> WHAT YOU WILL DO
From the entries below, copy each line in which the word "règlement" occurs.

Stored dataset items
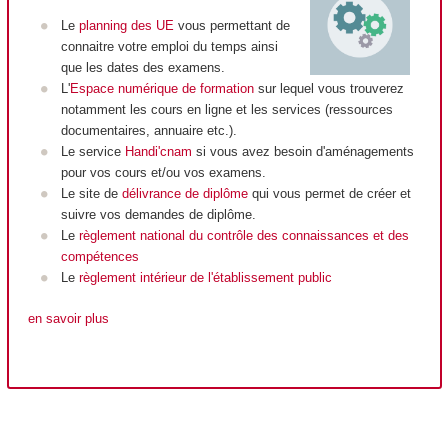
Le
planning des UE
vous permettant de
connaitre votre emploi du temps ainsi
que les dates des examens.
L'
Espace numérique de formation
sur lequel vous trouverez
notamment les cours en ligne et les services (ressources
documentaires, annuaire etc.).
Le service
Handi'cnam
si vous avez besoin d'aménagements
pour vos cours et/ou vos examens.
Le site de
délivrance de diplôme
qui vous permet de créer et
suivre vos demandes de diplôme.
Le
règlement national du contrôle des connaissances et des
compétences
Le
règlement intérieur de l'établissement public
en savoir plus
* * *
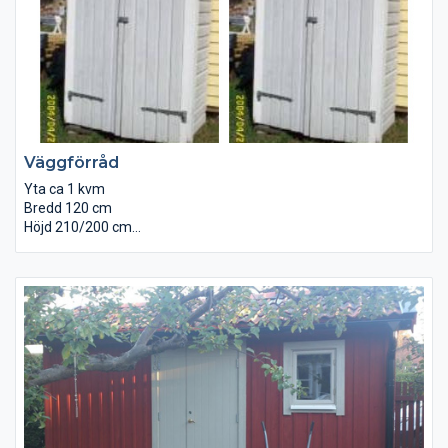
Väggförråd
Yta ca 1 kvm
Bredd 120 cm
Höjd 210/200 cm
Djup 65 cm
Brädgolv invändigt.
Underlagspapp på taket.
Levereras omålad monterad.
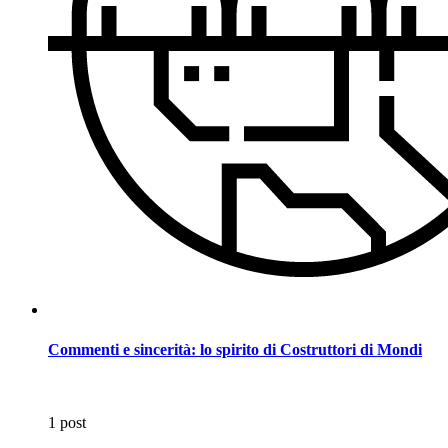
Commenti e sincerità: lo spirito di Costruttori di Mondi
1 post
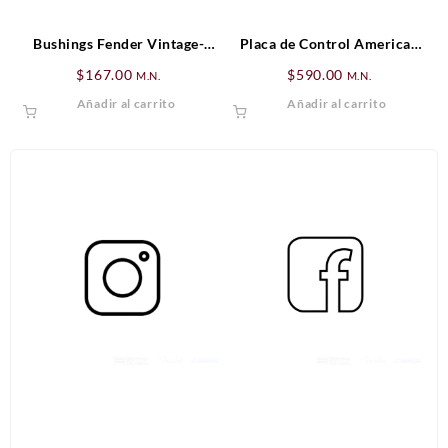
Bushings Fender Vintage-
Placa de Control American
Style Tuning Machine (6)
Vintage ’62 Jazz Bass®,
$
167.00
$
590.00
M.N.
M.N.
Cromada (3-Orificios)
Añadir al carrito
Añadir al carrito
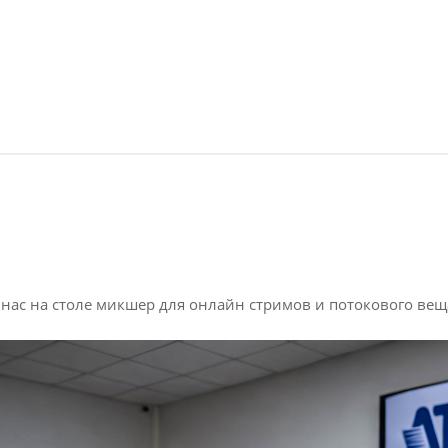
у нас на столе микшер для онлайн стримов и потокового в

> REPLY
règlement national du contrôle des connaissances et des
règlement intérieur de l'établissement public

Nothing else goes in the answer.